I've only read this post and no reply's so don't shoot me if I'm just repeating what's already said but:

First, it's an interior dressing. So not very good on exterior plastics and rubbers (for durability that is).
For the interior it's pretty good but you have te get the hang of it. It sounds like you are using to much product. Apply with applicator and immediately buff with dry mf towel.

Or, waht I do: dilute the product 1:1 with water and put it into a small mist sprayer. Spray directly on a dry mf towel and wipe down the interiour. It will leave it clean, natural and fresh smelling :thumb:


----------



## Ghostrider (Dec 17, 2006)

kybert said:


> Water it down 1:1.


You´re talking about Poorboys Natural Look ?????
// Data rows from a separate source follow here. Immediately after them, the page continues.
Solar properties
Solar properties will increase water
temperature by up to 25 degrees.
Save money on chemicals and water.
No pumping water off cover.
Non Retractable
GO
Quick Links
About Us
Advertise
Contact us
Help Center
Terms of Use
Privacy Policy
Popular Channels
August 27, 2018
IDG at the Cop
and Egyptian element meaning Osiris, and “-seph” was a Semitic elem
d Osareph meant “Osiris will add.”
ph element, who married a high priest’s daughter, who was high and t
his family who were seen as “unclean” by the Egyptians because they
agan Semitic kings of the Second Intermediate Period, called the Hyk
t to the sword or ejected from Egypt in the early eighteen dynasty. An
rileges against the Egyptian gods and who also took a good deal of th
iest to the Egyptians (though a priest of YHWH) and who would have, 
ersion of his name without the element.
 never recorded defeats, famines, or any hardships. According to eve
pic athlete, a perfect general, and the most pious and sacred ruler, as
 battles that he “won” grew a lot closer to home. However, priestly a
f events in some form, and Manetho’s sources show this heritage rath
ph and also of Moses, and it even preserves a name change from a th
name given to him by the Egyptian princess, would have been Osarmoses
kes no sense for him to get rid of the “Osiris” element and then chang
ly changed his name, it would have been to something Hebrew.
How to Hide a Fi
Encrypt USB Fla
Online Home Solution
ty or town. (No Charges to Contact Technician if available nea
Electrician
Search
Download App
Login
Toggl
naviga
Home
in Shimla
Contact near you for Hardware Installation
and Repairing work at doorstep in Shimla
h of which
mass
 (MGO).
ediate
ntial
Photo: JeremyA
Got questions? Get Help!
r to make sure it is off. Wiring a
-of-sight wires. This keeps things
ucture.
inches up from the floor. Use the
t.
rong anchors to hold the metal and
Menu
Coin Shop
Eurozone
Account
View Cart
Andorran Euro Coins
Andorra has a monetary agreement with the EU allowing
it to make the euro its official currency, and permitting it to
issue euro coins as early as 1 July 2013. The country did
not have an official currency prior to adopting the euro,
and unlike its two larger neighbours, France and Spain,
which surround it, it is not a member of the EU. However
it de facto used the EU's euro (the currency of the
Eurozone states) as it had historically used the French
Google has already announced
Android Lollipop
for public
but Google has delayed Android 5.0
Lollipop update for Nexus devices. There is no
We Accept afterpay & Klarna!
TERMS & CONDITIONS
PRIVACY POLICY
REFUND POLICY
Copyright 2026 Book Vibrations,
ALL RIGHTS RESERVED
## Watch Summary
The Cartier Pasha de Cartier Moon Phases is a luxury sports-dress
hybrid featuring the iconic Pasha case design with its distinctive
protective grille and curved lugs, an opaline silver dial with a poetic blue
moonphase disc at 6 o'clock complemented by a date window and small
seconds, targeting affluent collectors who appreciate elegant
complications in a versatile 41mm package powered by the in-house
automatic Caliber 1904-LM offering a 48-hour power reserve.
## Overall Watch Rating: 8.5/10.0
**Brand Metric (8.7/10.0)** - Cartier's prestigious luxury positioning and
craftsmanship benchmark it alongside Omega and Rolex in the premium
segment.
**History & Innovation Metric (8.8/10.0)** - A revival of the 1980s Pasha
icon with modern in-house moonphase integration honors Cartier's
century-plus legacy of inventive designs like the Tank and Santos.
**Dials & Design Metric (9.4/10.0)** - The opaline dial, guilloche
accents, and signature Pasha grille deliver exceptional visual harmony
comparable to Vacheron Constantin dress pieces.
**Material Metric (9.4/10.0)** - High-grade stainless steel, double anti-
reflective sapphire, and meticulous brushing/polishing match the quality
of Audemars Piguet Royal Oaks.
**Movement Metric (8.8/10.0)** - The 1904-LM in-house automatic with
Would be a great advice if so.


----------



## Jochen (May 21, 2007)

Ghostrider said:


> You´re talking about Poorboys Natural Look ?????
> 
> Would be a great advice if so.


Indeed. Works a lot easier (look my post above) :thumb:


----------



## CleanCar99 (Dec 30, 2011)

^--- As above! Stops it being too greasy and shiny.


----------



## Ghostrider (Dec 17, 2006)

What type of water is recommended ? Just tap water or distilled water ?


----------



## CleanCar99 (Dec 30, 2011)

I used tap water, and its hard water here in Bristol. Seemed ok to me :thumb:


----------



## Jochen (May 21, 2007)

Ghostrider said:


> What type of water is recommended ? Just tap water or distilled water ?


Doesn't matter


----------



## DMH-01 (Mar 29, 2011)

I've never had to dilute it.

I'd say you must be using far too much. I literally use a couple of drops on a foam applicator. A little goes a very long way.


----------